La orquesta estaba iniciando su tercer pase cuando Louis y Renée salieron del hotel. Hacía un día tan bonito que habían ido andando hasta el Square vestidos de gala. El sol estaba poniéndose, pero su calor se adhería aún a los árboles de Cambridge junto con restos de cometas y de globos aluminizados, bolsas de plástico enmarañadas a más no poder, zapatos unidos por los cordones, camisetas desgarradas y tiras de cinta magnética, y con las propias hojas de los árboles. En la campiña al norte y sur de Boston los bosques estaban todavía grises, pero en la parte más alejada del extrarradio se iniciaba ya un amarilleo que fue derivando en verde pálido a medida que la naturaleza, para bien o para mal, aprendía a confiar en la civilización, hasta que finalmente, en los suburbios más próximos al centro y en la ciudad misma, el follaje brotó con toda su fuerza y casi era verano.

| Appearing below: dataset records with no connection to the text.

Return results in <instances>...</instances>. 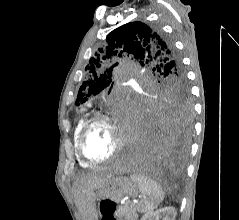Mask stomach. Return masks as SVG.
<instances>
[{"mask_svg": "<svg viewBox=\"0 0 239 220\" xmlns=\"http://www.w3.org/2000/svg\"><path fill=\"white\" fill-rule=\"evenodd\" d=\"M139 194L138 185L129 178H115L112 176L110 181L95 193L98 200L97 213L98 220H121L120 202L123 197H136Z\"/></svg>", "mask_w": 239, "mask_h": 220, "instance_id": "obj_1", "label": "stomach"}]
</instances>
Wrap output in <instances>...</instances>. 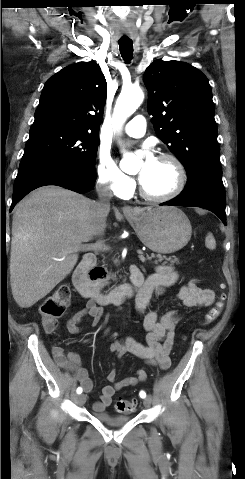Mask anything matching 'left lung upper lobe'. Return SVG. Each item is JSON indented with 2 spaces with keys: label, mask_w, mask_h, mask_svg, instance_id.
I'll return each mask as SVG.
<instances>
[{
  "label": "left lung upper lobe",
  "mask_w": 245,
  "mask_h": 479,
  "mask_svg": "<svg viewBox=\"0 0 245 479\" xmlns=\"http://www.w3.org/2000/svg\"><path fill=\"white\" fill-rule=\"evenodd\" d=\"M143 80L156 133L187 175L219 162L215 109L206 76L185 62L157 60L146 69Z\"/></svg>",
  "instance_id": "5c2ea615"
}]
</instances>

—Dime por qué tienes que pensártelo tanto —dijo Renée.
—Porque sí.
—¿No crees que ya llevas suficiente tiempo haciendo fotocopias? ¿Crees que Alec lo hace sólo por ser amable contigo?
—Significa que tendrás que pasar al menos otro año con Snall y Chun.
—Mientras no sea para siempre, me da igual.
—Ya, pero tengo que pensarlo.
—¿Por qué no te permites ser feliz?
—¿Qué te hace pensar que no lo soy?
—¿Cómo vamos a vivir, si tú no eres feliz? ¿Cómo podemos pensar en, qué sé yo, en tener un hijo o…?
—¿Un hijo?
—Era sólo un ejemplo.
Louis se detuvo y la miró. Estaban en la acera del puente de Dane Street.
—¿Harías planes de tener un hijo conmigo?
—Tal vez —dijo Renée.
—Tú y yo. Hacemos lo que hay que hacer, te quedas preñada y tenemos un crío.
—¿Tú nunca lo piensas? Yo lo vería claro si los dos fuéramos felices.
—Pues… ¡Caray!
—¿Nunca piensas en tener un hijo conmigo? ¿No piensas en que a estas alturas podríamos tener una niña? ¿Cuántos años tendría ya? ¿A quién se parecería? ¿Nunca lo lamentas, ni siquiera un poquito?
Louis se alejó de ella, echó a andar por el puente hacia el otro extremo. Estaba hurgando en aquel sitio interior tan familiar, pero la sensación que encontró no era ya de pesadumbre. Se preguntó si habría sido eso, pesadumbre, alguna vez.
—Oh, ¿qué pasa, qué ocurre? —dijo Renée.
—No pasa nada. Te lo juro. Es que necesito andar. Ven conmigo, anda. Hemos de seguir andando.